[Dataset excerpts]
........

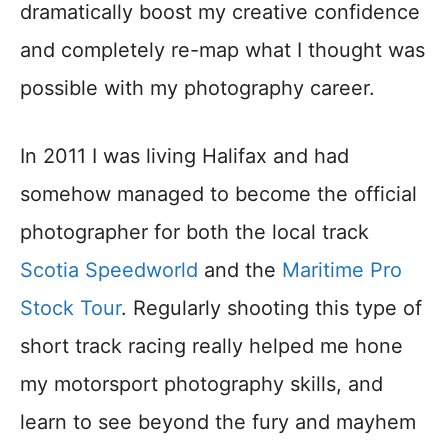
dramatically boost my creative confidence
and completely re-map what I thought was
possible with my photography career.
In 2011 I was living Halifax and had
somehow managed to become the official
photographer for both the local track
Scotia Speedworld
and the
Maritime Pro
Stock Tour
. Regularly shooting this type of
short track racing really helped me hone
my motorsport photography skills, and
learn to see beyond the fury and mayhem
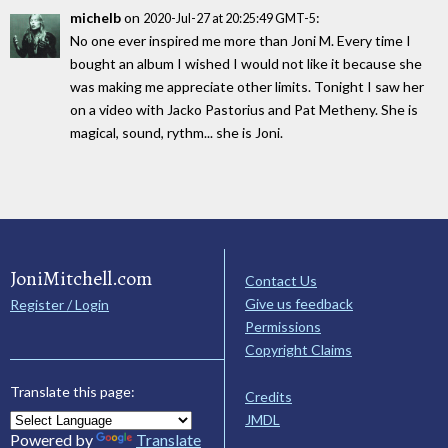
michelb
on
:
2020-Jul-27 at 20:25:49 GMT-5
No one ever inspired me more than Joni M. Every time I
bought an album I wished I would not like it because she
was making me appreciate other limits. Tonight I saw her
on a video with Jacko Pastorius and Pat Metheny. She is
magical, sound, rythm... she is Joni.
JoniMitchell.com
Contact Us
Give us feedback
Register / Login
Permissions
Copyright Claims
Translate this page:
Credits
JMDL
Powered by
Translate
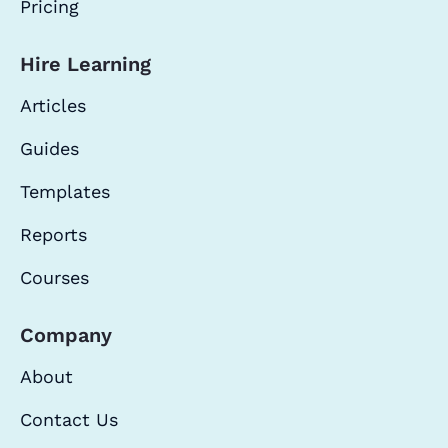
Pricing
Hire Learning
Articles
Guides
Templates
Reports
Courses
Company
About
Contact Us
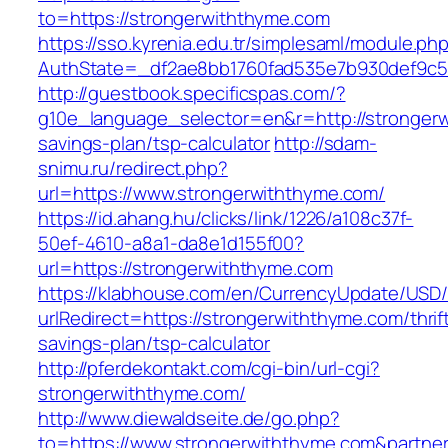
to=https://strongerwiththyme.com
https://sso.kyrenia.edu.tr/simplesaml/module.ph
AuthState=_df2ae8bb1760fad535e7b930def9c501
http://guestbook.specificspas.com/?
g10e_language_selector=en&r=http://strongerw
savings-plan/tsp-calculator
http://sdam-
snimu.ru/redirect.php?
url=https://www.strongerwiththyme.com/
https://id.ahang.hu/clicks/link/1226/a108c37f-
50ef-4610-a8a1-da8e1d155f00?
url=https://strongerwiththyme.com
https://klabhouse.com/en/CurrencyUpdate/USD
urlRedirect=https://strongerwiththyme.com/thrif
savings-plan/tsp-calculator
http://pferdekontakt.com/cgi-bin/url-cgi?
strongerwiththyme.com/
http://www.diewaldseite.de/go.php?
to=https://www.strongerwiththyme.com&partne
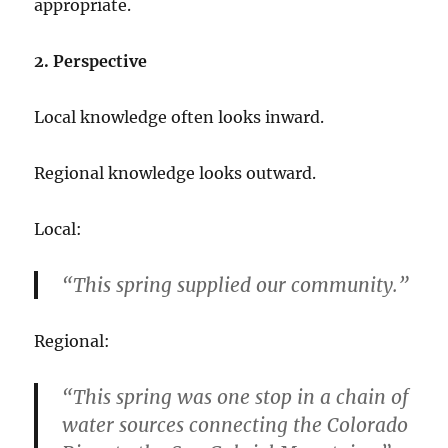
appropriate.
2. Perspective
Local knowledge often looks inward.
Regional knowledge looks outward.
Local:
“This spring supplied our community.”
Regional:
“This spring was one stop in a chain of
water sources connecting the Colorado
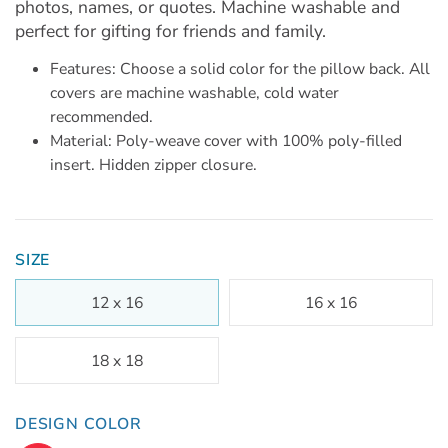
photos, names, or quotes. Machine washable and
perfect for gifting for friends and family.
Features: Choose a solid color for the pillow back. All
covers are machine washable, cold water
recommended.
Material: Poly-weave cover with 100% poly-filled
insert. Hidden zipper closure.
SIZE
12 x 16
16 x 16
18 x 18
DESIGN COLOR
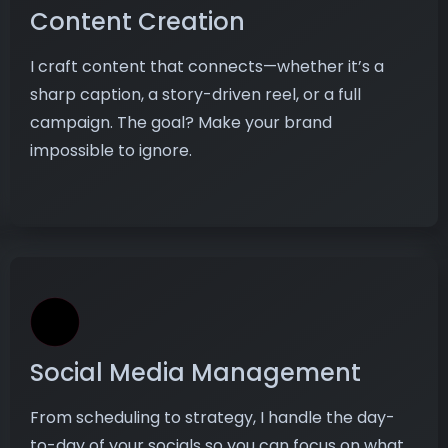
Content Creation
I craft content that connects—whether it’s a
sharp caption, a story-driven reel, or a full
campaign. The goal? Make your brand
impossible to ignore.
Social Media Management
From scheduling to strategy, I handle the day-
to-day of your socials so you can focus on what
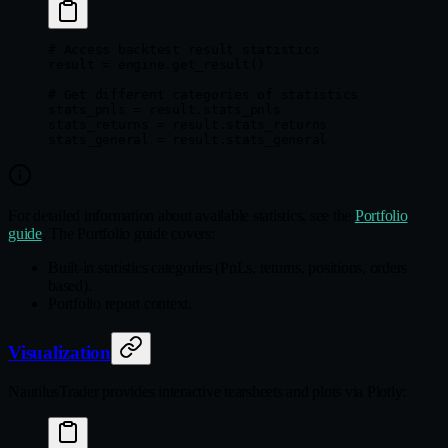
# Access backtest result statistics
result 
=
 engine.get_result()
# Get different categories of statistics
stats_pnls 
=
 result.stats_pnls
stats_returns 
=
 result.stats_returns
stats_general 
=
 result.stats_general
For detailed information about available statistics, see the
Portfolio
guide
. The Portfolio guide covers:
Built-in statistics categories (PnLs, returns, positions, orders
based).
Portfolio report context.
Visualization
NautilusTrader provides interactive tearsheets and plots via Plotly:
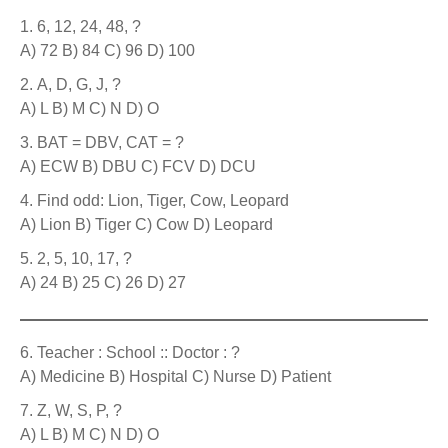
6, 12, 24, 48, ?
A) 72 B) 84 C) 96 D) 100
A, D, G, J, ?
A) L B) M C) N D) O
BAT = DBV, CAT = ?
A) ECW B) DBU C) FCV D) DCU
Find odd: Lion, Tiger, Cow, Leopard
A) Lion B) Tiger C) Cow D) Leopard
2, 5, 10, 17, ?
A) 24 B) 25 C) 26 D) 27
Teacher : School :: Doctor : ?
A) Medicine B) Hospital C) Nurse D) Patient
Z, W, S, P, ?
A) L B) M C) N D) O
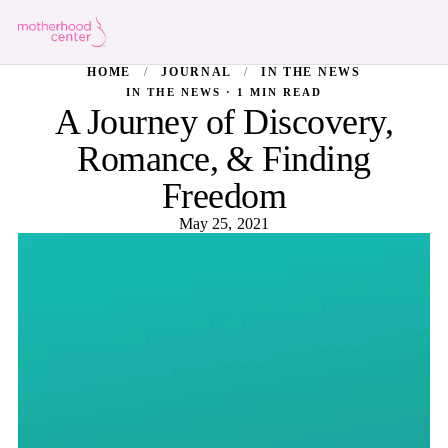
HOME
/
JOURNAL
/
IN THE NEWS
IN THE NEWS · 1 MIN READ
A Journey of Discovery,
Romance, & Finding
Freedom
May 25, 2021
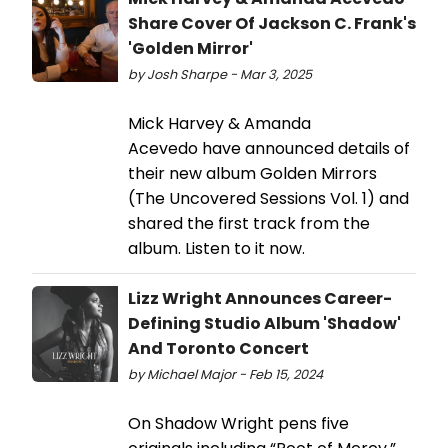
Share Cover Of Jackson C. Frank's
'Golden Mirror'
by Josh Sharpe - Mar 3, 2025
Mick Harvey & Amanda
Acevedo have announced details of
their new album Golden Mirrors
(The Uncovered Sessions Vol. 1) and
shared the first track from the
album. Listen to it now.
Lizz Wright Announces Career-
Defining Studio Album 'Shadow'
And Toronto Concert
by Michael Major - Feb 15, 2024
On Shadow Wright pens five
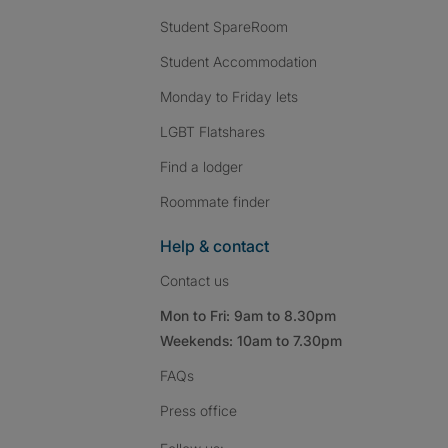
Student SpareRoom
Student Accommodation
Monday to Friday lets
LGBT Flatshares
Find a lodger
Roommate finder
Help & contact
Contact us
Mon to Fri: 9am to 8.30pm
Weekends: 10am to 7.30pm
FAQs
Press
office
Follow SpareRoom on I
SpareRoom on Fac
SpareRoom on T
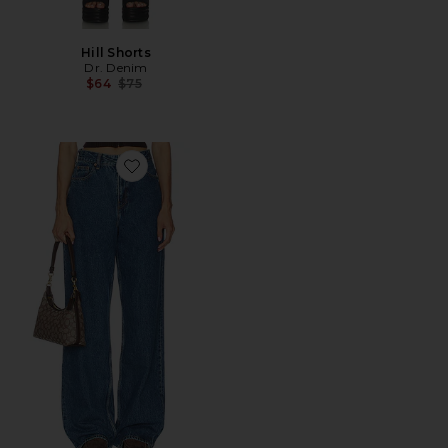
Hill Shorts
Dr. Denim
Previous price:
$64
$75
Favorite Donna Wide Leg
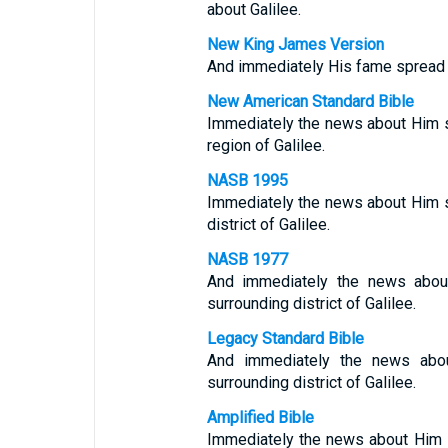
about Galilee.
New King James Version
And immediately His fame spread th
New American Standard Bible
Immediately the news about Him s
region of Galilee.
NASB 1995
Immediately the news about Him s
district of Galilee.
NASB 1977
And immediately the news about
surrounding district of Galilee.
Legacy Standard Bible
And immediately the news abou
surrounding district of Galilee.
Amplified Bible
Immediately the news about Him s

........

*WHAT YOU SHOULD DO*. Print out every record above exactly as given. Do not include the pictures.

*TASK OUTPUT*.
dramatically boost my creative confidence
and completely re-map what I thought was
possible with my photography career.
In 2011 I was living Halifax and had
somehow managed to become the official
photographer for both the local track
Scotia Speedworld
and the
Maritime Pro
Stock Tour
. Regularly shooting this type of
short track racing really helped me hone
my motorsport photography skills, and
learn to see beyond the fury and mayhem
michelb
on
:
2020-Jul-27 at 20:25:49 GMT-5
No one ever inspired me more than Joni M. Every time I
bought an album I wished I would not like it because she
was making me appreciate other limits. Tonight I saw her
on a video with Jacko Pastorius and Pat Metheny. She is
magical, sound, rythm... she is Joni.
JoniMitchell.com
Contact Us
Give us feedback
Register / Login
Permissions
Copyright Claims
Translate this page:
Credits
JMDL
Powered by
Translate
Pricing
Hire Learning
Articles
Guides
Templates
Reports
Courses
Company
About
Contact Us
to=https://strongerwiththyme.com
https://sso.kyrenia.edu.tr/simplesaml/module.ph
AuthState=_df2ae8bb1760fad535e7b930def9c501
http://guestbook.specificspas.com/?
g10e_language_selector=en&r=http://strongerw
savings-plan/tsp-calculator
http://sdam-
snimu.ru/redirect.php?
url=https://www.strongerwiththyme.com/
https://id.ahang.hu/clicks/link/1226/a108c37f-
50ef-4610-a8a1-da8e1d155f00?
url=https://strongerwiththyme.com
https://klabhouse.com/en/CurrencyUpdate/USD
urlRedirect=https://strongerwiththyme.com/thrif
savings-plan/tsp-calculator
http://pferdekontakt.com/cgi-bin/url-cgi?
strongerwiththyme.com/
http://www.diewaldseite.de/go.php?
to=https://www.strongerwiththyme.com&partne
appropriate.
2. Perspective
Local knowledge often looks inward.
Regional knowledge looks outward.
Local:
“This spring supplied our community.”
Regional:
“This spring was one stop in a chain of
water sources connecting the Colorado
photos, names, or quotes. Machine washable and
perfect for gifting for friends and family.
Features: Choose a solid color for the pillow back. All
covers are machine washable, cold water
recommended.
Material: Poly-weave cover with 100% poly-filled
insert. Hidden zipper closure.
SIZE
12 x 16
16 x 16
18 x 18
DESIGN COLOR
Content Creation
I craft content that connects—whether it’s a
sharp caption, a story-driven reel, or a full
campaign. The goal? Make your brand
impossible to ignore.
Social Media Management
From scheduling to strategy, I handle the day-
to-day of your socials so you can focus on what
# Access backtest result statistics
result 
=
 engine.get_result()
# Get different categories of statistics
stats_pnls 
=
 result.stats_pnls
stats_returns 
=
 result.stats_returns
stats_general 
=
 result.stats_general
For detailed information about available statistics, see the
Portfolio
guide
. The Portfolio guide covers:
Built-in statistics categories (PnLs, returns, positions, orders
based).
Portfolio report context.
Visualization
NautilusTrader provides interactive tearsheets and plots via Plotly:
6, 12, 24, 48, ?
A) 72 B) 84 C) 96 D) 100
A, D, G, J, ?
A) L B) M C) N D) O
BAT = DBV, CAT = ?
A) ECW B) DBU C) FCV D) DCU
Find odd: Lion, Tiger, Cow, Leopard
A) Lion B) Tiger C) Cow D) Leopard
2, 5, 10, 17, ?
A) 24 B) 25 C) 26 D) 27
Teacher : School :: Doctor : ?
A) Medicine B) Hospital C) Nurse D) Patient
Z, W, S, P, ?
A) L B) M C) N D) O
HOME
/
JOURNAL
/
IN THE NEWS
IN THE NEWS · 1 MIN READ
A Journey of Discovery,
Romance, & Finding
Freedom
May 25, 2021
Share Cover Of Jackson C. Frank's
'Golden Mirror'
by Josh Sharpe - Mar 3, 2025
Mick Harvey & Amanda
Acevedo have announced details of
their new album Golden Mirrors
(The Uncovered Sessions Vol. 1) and
shared the first track from the
album. Listen to it now.
Lizz Wright Announces Career-
Defining Studio Album 'Shadow'
And Toronto Concert
by Michael Major - Feb 15, 2024
On Shadow Wright pens five
Student SpareRoom
Student Accommodation
Monday to Friday lets
LGBT Flatshares
Find a lodger
Roommate finder
Help & contact
Contact us
Mon to Fri: 9am to 8.30pm
Weekends: 10am to 7.30pm
FAQs
Press
office
Follow SpareRoom on I
SpareRoom on Fac
SpareRoom on T
Hill Shorts
Dr. Denim
Previous price:
$64
$75
Favorite Donna Wide Leg
about Galilee.
New King James Version
And immediately His fame spread th
New American Standard Bible
Immediately the news about Him s
region of Galilee.
NASB 1995
Immediately the news about Him s
district of Galilee.
NASB 1977
And immediately the news about
surrounding district of Galilee.
Legacy Standard Bible
And immediately the news abou
surrounding district of Galilee.
Amplified Bible
Immediately the news about Him s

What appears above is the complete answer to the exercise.